The New York court considers the elements of the legal description and places greater emphasis on the phrase “ingress and egress” than on the dimension noted in the record document that first describes the servitude. The claimant is restricted to a 12-foot strip of land over the existing driveway because it is considered sufficient for access.
An important difference between the New York and Maryland rulings is the nature of the underlying dispute. In the Maryland decision, the servient owner was actively attempting to restrict access. By contrast, the New York decision focused on attempts by the easement holder to landscape the entire 30-foot strip regardless of the underlying rights of the servient landowner.
In the 2003 decision, Lucas v. Kandis,3 the New York court emphasizes the difference between obstruction of the easement by the servient landowner and the legitimate use of the easement area in a manner that does not adversely affect the rights associated with the easement. The servitude in dispute served 11 parcels and the dispute was sparked by a fence that intruded 2 feet into the easement area. This brief ruling questions whether the rather minor intrusion is sufficient to be a material obstruction to the easement rights. This case was remanded to lower court for further study of the issue.
Statutes Can Be Tricky
Many disputes over the extent of public roads can be traced back to improper application of state statutes. Bren v. Eardensohn 4 recognizes that Vermont Statute 19 V.S.A. § 32 (formerly 19 V.S.A. § 36) was originally intended as an: …evidentiary method of proving the boundaries of a public highway otherwise incapable of ascertainment from public records. One key to proper application of this statute requires the existence of a road with no controlling evidence describing the extent or location of the way. This statute may be considered a “last resort” for courts when extensive research fails to provide answers.

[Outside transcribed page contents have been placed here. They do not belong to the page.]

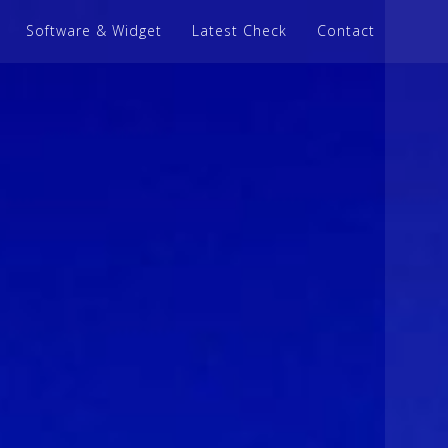
Software & Widget
Latest Check
Contact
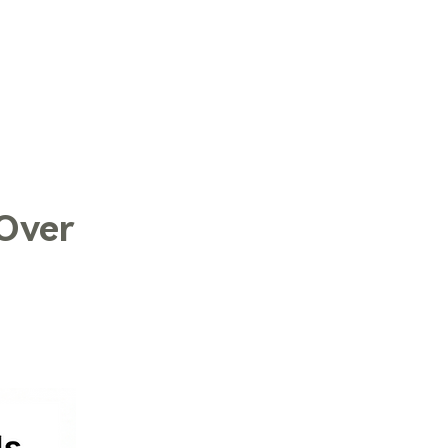
LOG IN
 Over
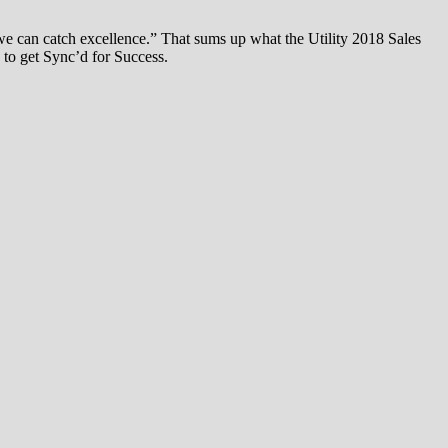
we can catch excellence.” That sums up what the Utility 2018 Sales
 to get Sync’d for Success.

One surprising aspect of this case is that it does not involve an ancient road. The relevant portion of Town Highway 55 was originally laid out by surveyor John Roth in 1963. In the case at bar, Eardensohn argued that the present road location buttressed by the statute provided the only available means to locate the disputed road. Bren argued for a location as shown on the Roth survey.
Evidence presented to the court demonstrated that the road had shifted slightly from its original location but was still well within the easement as originally laid out. No records supporting later re-location of the road were presented. The court concludes that the defendants’ argument for application of the statute is based on confusion over the intent of the law.
The statute presumes a three-rod road centered on the existing driving surface where no contrary evidence is presented. However, this law creates a rebuttable presumption that will not stand against legitimate evidence of the original location of the servitude.
Regarding the effect of the relevant statute, the court concludes: Notwithstanding § 32, a migrating centerline without a new dedication does not alter the scope of the established easement. The implied dedication issue (method of creation) and the § 32 width issue (location of road boundaries) are separate issues; § 32 cannot be turned into a device that automatically moves an easement.4 The court dismissively refers to the misapplication of the statute as the “rolling easement” theory and notes that this interpretation would destabilize property rights adjacent to roads. The statute was intended to stabilize the location of an unascertainable easement, not create a new one.
The New Mexico courts discuss a similar problem related to a rebuttable presumption based on statute. State v. UU Bar Ranch 5 hinges on the construction of a gate in 1997. This blocked a road that had been used by the public for 150 years. Previous decisions had already concluded that the state held title to the road bed but failed to clarify the “amorphous nature” of the actual road location.
While this ruling addresses many complex issues, their statements regarding the width of the prescriptive easement are succinct. Both lower court rulings considered physical evidence of the road as the controlling issue. Both determined that the road was 24 feet wide based on the extent of possession. The state claimed that the ruling should have described a 60-foot road based on New Mexico statutory law.
Counsel for the state argued that NMSA 67-5-2 controlled the width of all public roads in New Mexico unless specific orders by county commissioners made some other provision. The statute includes this statement: “All public highways laid out in this state shall be 60 feet in width unless otherwise ordered by the board of county commissioners.”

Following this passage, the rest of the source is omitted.